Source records

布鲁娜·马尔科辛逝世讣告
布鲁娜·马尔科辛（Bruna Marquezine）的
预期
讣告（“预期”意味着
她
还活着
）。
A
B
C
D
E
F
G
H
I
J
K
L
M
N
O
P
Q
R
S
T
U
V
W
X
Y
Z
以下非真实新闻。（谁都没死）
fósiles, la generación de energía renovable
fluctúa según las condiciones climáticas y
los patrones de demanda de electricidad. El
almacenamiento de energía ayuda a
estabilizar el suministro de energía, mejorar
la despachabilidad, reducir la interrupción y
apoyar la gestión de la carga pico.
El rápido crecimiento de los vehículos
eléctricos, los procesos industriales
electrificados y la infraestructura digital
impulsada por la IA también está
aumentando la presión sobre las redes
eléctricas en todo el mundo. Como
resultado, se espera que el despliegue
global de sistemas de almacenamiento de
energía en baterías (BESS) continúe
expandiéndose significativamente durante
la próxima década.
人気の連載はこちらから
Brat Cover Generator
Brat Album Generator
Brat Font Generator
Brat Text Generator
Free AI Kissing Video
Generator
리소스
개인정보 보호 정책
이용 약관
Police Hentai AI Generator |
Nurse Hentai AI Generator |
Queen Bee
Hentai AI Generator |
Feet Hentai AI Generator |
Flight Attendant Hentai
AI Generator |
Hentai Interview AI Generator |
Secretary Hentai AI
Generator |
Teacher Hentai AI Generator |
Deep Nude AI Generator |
* * *
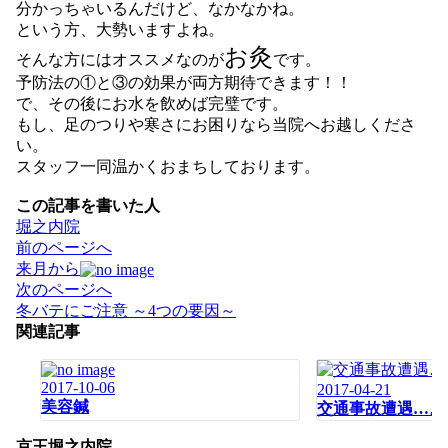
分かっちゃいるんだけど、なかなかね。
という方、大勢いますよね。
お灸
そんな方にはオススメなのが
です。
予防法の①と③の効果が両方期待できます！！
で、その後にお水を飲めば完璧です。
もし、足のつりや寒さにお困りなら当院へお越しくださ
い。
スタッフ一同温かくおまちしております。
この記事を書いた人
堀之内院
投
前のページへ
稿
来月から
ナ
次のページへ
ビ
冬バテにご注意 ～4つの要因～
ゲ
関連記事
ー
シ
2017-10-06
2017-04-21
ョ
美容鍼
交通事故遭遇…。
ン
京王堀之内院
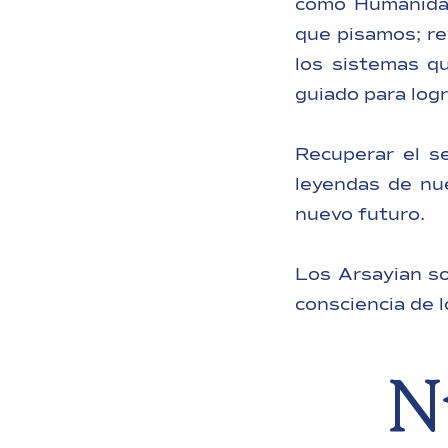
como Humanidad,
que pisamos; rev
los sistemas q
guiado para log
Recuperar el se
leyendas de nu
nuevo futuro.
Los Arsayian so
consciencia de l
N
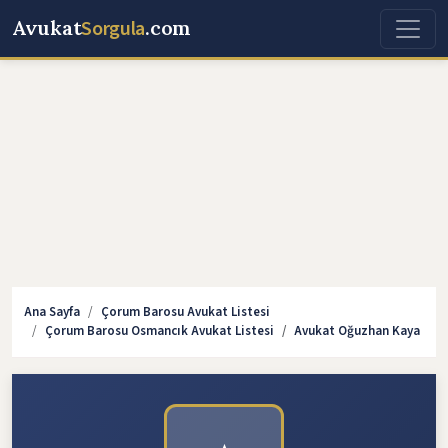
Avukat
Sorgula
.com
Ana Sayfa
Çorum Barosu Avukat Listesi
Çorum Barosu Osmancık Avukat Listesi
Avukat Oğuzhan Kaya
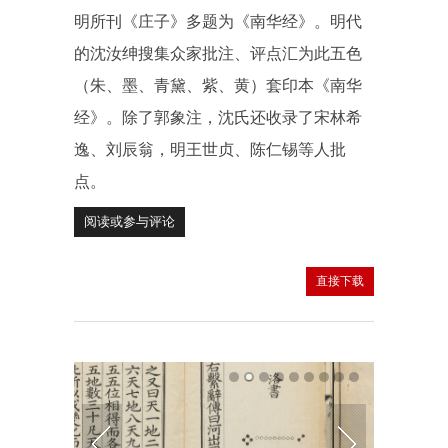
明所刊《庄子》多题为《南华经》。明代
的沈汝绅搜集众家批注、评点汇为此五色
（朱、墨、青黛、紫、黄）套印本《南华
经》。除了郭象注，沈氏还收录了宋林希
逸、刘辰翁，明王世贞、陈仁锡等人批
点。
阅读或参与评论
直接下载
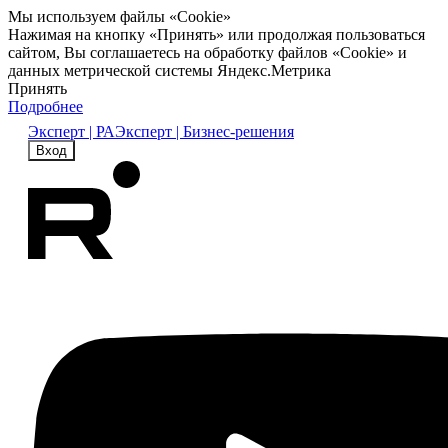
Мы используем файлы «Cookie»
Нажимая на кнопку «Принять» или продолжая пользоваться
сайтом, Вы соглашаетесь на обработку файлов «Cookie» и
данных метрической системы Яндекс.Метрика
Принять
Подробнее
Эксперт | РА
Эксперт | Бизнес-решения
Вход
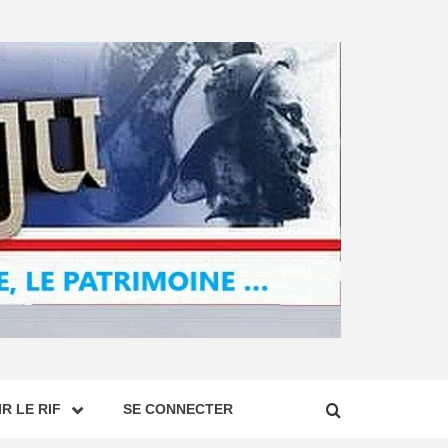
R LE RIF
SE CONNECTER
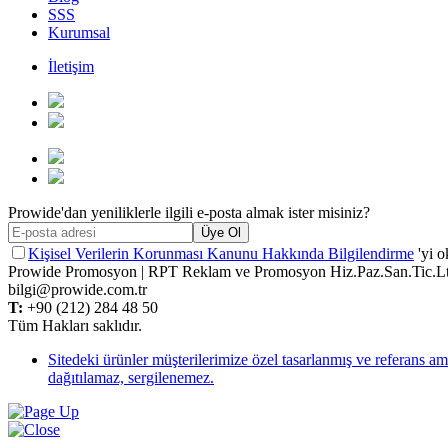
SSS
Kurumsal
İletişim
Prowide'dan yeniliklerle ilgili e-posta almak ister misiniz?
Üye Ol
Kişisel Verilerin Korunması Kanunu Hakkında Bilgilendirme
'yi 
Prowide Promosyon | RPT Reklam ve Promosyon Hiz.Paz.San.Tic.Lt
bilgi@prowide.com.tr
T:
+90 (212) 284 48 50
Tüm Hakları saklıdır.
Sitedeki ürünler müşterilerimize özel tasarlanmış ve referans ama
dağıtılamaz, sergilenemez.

- _Aim of the exercise_: Where does the string "Принять" appear in the records above? Show every line that holds it.

- _Output of the task_:
Нажимая на кнопку «Принять» или продолжая пользоваться
Принять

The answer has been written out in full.